6.10.07

One thing I notice again and again about Montreal is the innate cool often associated with NY street fashion that a lot of the 20-somethings seem to have here. People-watching could be a legitimate hobby in Montreal. The place is more European in its modes of thought, and clothes are no exception. These kids get pieces from countless hours of rummaging thrift stores and unique gems at vintage places along Mont Royal and Bernard rather than ransack the more upscale boutiques and designer labels of NYC. The finished product? An unlikely but distinct and charming look.

Of course, the biggest thing I've noticed about Montreal is the lack of fat people. Why do I always come back to this? For every one fat person, I see at least three hundred slims or skinnies. A feat, I think, considering most in the know start every day with a toasted and subsequently buttered fairmount sesame ('white') or poppy ('black') bagel and all these frites alors joints that seem immensely popular near the main.

Them riding their bikes everywhere and anytime might have something to do with it.

I haven't been riding a bike here.

(Though on my first night a man tried selling me one for $CA 20...)

But they say walking is good, and I've been walking my feet to pieces up and down St. Laurent from Fairmount & Du Parc (home) which takes about an hour if walking fast, exploring the main and using the metro about.

(A monthly pass for the metro+bus can be had for $65 at the beginning of each month at most cornerstores, or as people here call them, 'depanneurs.')

Last night was Patrick Wolf. The venue as pictured in an earlier entry was Cabaret Juste Pour Rire on St. Laurent & Sherbrooke, which requires taking a bus, or, again, walking for an hour. I did the former on the way there, then walked back to the house after the show to look at the clubs scattered along St. Laurent (Orchid, Coco, Tokyo Bar, House).

If the police had busted in, a lot of people nursing drinks would have spent the night in jail; at 14-18 at most, the Patrick Wolf audience is a lot younger than those at Final Fantasy, and I could certainly understand why. Wolf projects a certain Peter Pan-ness (to be differentiated from just 'innocence' or 'naivete') that a lot of kids at this age identify with, and his songs are easy to listen to, among other things. I mean I, too, had become enamoured of him at a younger age. Cringing on more than one occasion went on due to this one Bishi who opened for Patrick. Ugh. Her horrible horny costume and screeching scares children and little dogs.

Surprisingly for me, since he has mostly used the keyboard of late (ukelele and his laptop in the past), Wolf used a violin on a few occasions (hommage to Owen Pallet?) This night:



(All footage taken by my now domesticated coolpix.)

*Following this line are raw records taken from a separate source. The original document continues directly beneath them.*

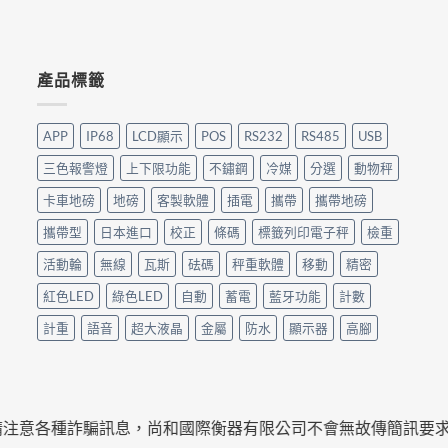
產品標籤
APP
IP68
LCD顯示
POS
RS232
RS485
USB
三色報警燈
上下限功能
不鏽鋼
冷媒
分選
動物秤
卡車地磅
地磅
客製軟體
插電
攜帶
攜帶地磅
攜帶型
日本進口
校正
條碼
標籤列印電子秤
檢重
活動輪
無線
瓦斯
砝碼
秤重軟體
移動
精密
紅色LED
綠色LED
自動
蓄電
藍牙功能
計數
計重
語音
超大液晶
金屬
防水
顯示器
高腳
各種詐騙訊息，尚和國際衡器有限公司不會無故傳簡訊要求匯款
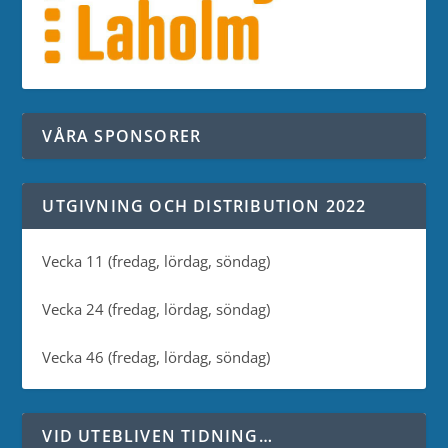
VÅRA SPONSORER
UTGIVNING OCH DISTRIBUTION 2022
Vecka 11 (fredag, lördag, söndag)
Vecka 24 (fredag, lördag, söndag)
Vecka 46 (fredag, lördag, söndag)
VID UTEBLIVEN TIDNING…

To me, Wolf and Pallet are the perfect couple: Wolf has stage presence (sprinkled with self-conscious arrogance, which isn't necessarily bad in a musician of this calibre)- Pallet not so much. He prefers the attention to be on other things. While Pallet's instrumentation becomes possessed, it is Wolf's very own body that does this. See below in 'Tristan':



Pallet has technical brilliance and an eye for perfection- Wolf has this eye too, but his ability to use instruments real-time are relatively limited (albeit developed since Lycanthropy). Wolf's genius is in sing-a-song, his ability to compose music that sounds effortlessly complete and at the same time markedly different from anything else he has written- Pallet's genius is in the blood-soaked intricate weaving of tales & concepts, both visual and auditory. Pallet seems older than wolf. And yet Pallet needs Wolf just as Wolf needs Pallet. For all intents and purposes, however, Pallet seems to have superceded his lover.

Again, there are numerous parallels to be made. Pallet had birds fly around at one point; Wolf had stars:



After the crowd roared for an encore long and hard, Mr. Wolf finally came back on stage to do two songs. Then he finished with, of course, the magic position. With his shirt off.



I like this song a lot. Wolf has gotten noticeably brighter since Lycanthropy and I can't help but wonder what Peter Pan will show us next.